We have to change mind. Neural Plausibility and the Crisis of Cognitive Explanations
Abstract
The development of imaging techniques used by neurosciences, caused a crisis in psychology, the core discipline of cognitivism. Cognitive psychology provided a framework and a common language for different researches: linguistics, philosophy, informatics, and anthropology, carrying to models aimong to naturalization, to the attempt of explaining an "esse" with a "necesse esse", with the risk of confusing cultural creations with natural features. Innate architectures and philosophical beliefs led often to ignore linguistic data.

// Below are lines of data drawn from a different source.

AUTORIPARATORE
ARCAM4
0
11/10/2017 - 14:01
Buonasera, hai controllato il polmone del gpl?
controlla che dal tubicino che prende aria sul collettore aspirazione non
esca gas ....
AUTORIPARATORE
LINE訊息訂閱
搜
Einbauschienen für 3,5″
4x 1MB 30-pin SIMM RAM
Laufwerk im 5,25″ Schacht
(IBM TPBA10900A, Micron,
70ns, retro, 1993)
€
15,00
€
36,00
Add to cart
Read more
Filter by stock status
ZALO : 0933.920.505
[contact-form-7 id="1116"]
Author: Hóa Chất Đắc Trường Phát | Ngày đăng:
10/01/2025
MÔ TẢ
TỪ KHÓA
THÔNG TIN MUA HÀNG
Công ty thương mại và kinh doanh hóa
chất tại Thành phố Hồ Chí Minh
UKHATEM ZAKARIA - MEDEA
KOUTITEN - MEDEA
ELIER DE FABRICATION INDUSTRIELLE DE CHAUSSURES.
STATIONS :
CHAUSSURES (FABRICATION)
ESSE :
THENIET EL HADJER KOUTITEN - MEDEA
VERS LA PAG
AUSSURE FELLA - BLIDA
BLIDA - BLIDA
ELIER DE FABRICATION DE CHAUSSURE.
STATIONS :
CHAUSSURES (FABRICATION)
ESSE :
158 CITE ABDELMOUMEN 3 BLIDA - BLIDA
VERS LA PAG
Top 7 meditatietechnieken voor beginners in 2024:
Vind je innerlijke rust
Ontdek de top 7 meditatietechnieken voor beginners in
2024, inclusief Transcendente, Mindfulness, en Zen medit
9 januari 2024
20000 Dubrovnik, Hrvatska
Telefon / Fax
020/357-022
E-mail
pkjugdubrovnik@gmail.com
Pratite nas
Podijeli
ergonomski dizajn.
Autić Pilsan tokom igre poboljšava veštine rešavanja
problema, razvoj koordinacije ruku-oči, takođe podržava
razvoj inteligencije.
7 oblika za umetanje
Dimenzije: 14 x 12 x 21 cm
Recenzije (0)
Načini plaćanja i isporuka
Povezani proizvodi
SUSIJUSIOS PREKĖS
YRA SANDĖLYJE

The crisis regards three points:
(1) When shifted from a psychological context to the neuroscience, the meaning of cognitive metalanguage does not refer any more to mental functions but moreover to brain anatomical regions and their metabolism.
(2) The criterion of psychological plausibility is not sufficient to choose between alternative models;
(3) Both the innatist and the experience-based explanations are not in grade to express the relation between “mental” functions, cortical anatomy and its biological morphogenesis and phylogenesis.
Showing a series of examples referred to vision and space representation in language, the article aims to a different model of explanation, based on the criterion of neural plausibility, focused on learning and cortical plasticity, in which a central role is played by phylogenesis and morphogenesis, allowing feedback relationships between nature and culture.